Sedangkan shalat sunnah sebelum shalat Jum'at terdapat dua kemungkinan. Pertama, shalat sunnah mutlak, hukumnya sunnah. Waktu pelaksanannya berakhir pada saat imam memulai khutbah.

Kedua, shalat sunnah qabliyyah Jum'at. Para ulama berbeda pendapat tentang shalat sunnah qabliyyah Juma’at. Pertama, shalat qabliyyah Jum’ah dianjurkan untuk dilaksanakan (sunnah). Pendapat ini di kemukakan oleh Imam Abu Hanifah, Syafi'iyyah (menurut pendapat yang dalilnya lebih tegas) dan pendapat Hanabilah dalam riwayat yang tidak masyhur. Kedua, shalat qabliyyah Jum’at tidak disunnahkan menurut pendapat Imam Malik, sebagian Hanabilah dalam riwayat yang masyhur

Adapun dalil yang menyatakan dianjurkannya sholat sunnah qabliyah Jum'at: Hadist Rasulullah SAW

مَا صَحَّحَهُ ابْنُ حِبَّانٍ مِنْ حَدِيْثِ عَبْدِاللهِ بْنِ الزُّبَيْرِ "مَا مِنْ صَلاَةٍ مَفْرُوْضَةٍ إِلاَّ وَبَيْنَ يَدَيْهَا رَكْعَتَانِ

"Semua shalat fardlu itu pasti diikuti oleh shalat sunnat qabliyah dua rakaat". (HR.Ibnu Hibban yang telah dianggap shohih dari hadist Abdullah Bin Zubair). Hadist ini secara umum menerangkan adanya shalat sunnah qabliyah tanpa terkecuali shalat Jum'at.

Hadist Rasulullah SAW

وَعَنْ أَبِي هُرَيْرَةَ رَضِيَ اللهُ عَنْهُ قَالَ جَاءَ سُلَيْكٌ الغَطَفَانِيُّ وَرَسُوْلُ اللهِ صَلَّى اللهُ عَلَيْهِ وَسَلَّمَ يَخْطُبُ فَقَالَ لَهُ النَّبِيُّ صَلَّى الله ُعَلَيْهِ وَسَلَّمَ أَصَلَّيْتَ رَكْعَتَيْنِ قَبْلَ أَنْ تَجِيْءَ؟ قاَلَ لاَ. قَالَ فَصَلِّ رَكْعَتَيْنِ وَتَجَوَّزْ فِيْهِمَا. سنن ابن ماجه

"Diriwayatkan dari Abi Hurairah r.a. berkata: Sulayk al Ghathafani datang (ke masjid), sedangkan Rasulullah saw sedang berkhuthbah. Lalu Nabi SAW bertanya: Apakah kamu sudah shalat sebelum datang ke sini? Sulayk menjawab: Belum. Nabi SAW bersabda: Shalatlah dua raka’at dan ringankan saja (jangan membaca surat panjang-panjang)” (Sunan Ibn Majah: 1104).
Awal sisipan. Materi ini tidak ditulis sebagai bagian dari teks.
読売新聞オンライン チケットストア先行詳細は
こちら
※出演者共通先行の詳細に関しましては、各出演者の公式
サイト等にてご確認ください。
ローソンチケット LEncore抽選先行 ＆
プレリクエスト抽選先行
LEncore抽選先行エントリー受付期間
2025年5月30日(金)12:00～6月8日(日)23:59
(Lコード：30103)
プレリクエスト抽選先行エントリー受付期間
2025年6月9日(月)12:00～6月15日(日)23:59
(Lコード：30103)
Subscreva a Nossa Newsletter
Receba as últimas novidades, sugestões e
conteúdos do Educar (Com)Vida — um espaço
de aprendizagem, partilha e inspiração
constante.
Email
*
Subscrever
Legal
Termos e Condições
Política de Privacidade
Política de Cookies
Berdasar dalil-dalin tersebut, Imam al Nawawi menegaskan dalam kitab al Majmu’ Syarh al Muhadzdzab:

فَرْعٌ فِيْ سُنَّةِ الجُمْعَةِ بَعْدَهَا وَقَبْلَهَا. تُسَنُّ قَبْلَهَا وَبَعْدَهَا صَلاَةٌ وَأَقَلُّهَا رَكْعَتَانِ قَبْلَهَا وَرَكْعَتَانِ بَعْدَهَا. وَالأَكْمَلُ أَرْبَعٌ قَبْلَهَا وَأَرْبَعٌ بَعْدَهَا

“(Cabang). Menerangkan tentang sunnah shalat Jum’at sebelumnya dan sesudahnya. Disunnahkan shalat sunnah sebelum dan sesudah shalat jum’at. Paling sedikit dua raka’at sebelum dan sesudah shalat jum’at. Namun yang paling sempurna adalah shalat sunnah empat raka’at sebelum dan sesudah shalat Jum’at”. (Al Majmu’, Juz 4: 9)

Adapun Dalil yang menerangkan tidak dianjurkannya shalat sunnat qabliyah Jum'at adalah sbb.:

Hadist dari Saib Bin Yazid: "Pada awalnya, adzan jum'at dilakukan pada saat imam berada di atas mimbar yaitu pada masa Nabi SAW, Abu bakar dan Umar, tetapi setelah zaman Ustman dan manusia semakin banyak maka Sahabat Ustman menambah adzan menjadi tiga kali (memasukkan iqamat), menurut riwayat Imam Bukhori menambah adzan menjadi dua kali (tanpa memasukkan iqamat). (H.R. riwayat Jama'ah kecuali Imam Muslim).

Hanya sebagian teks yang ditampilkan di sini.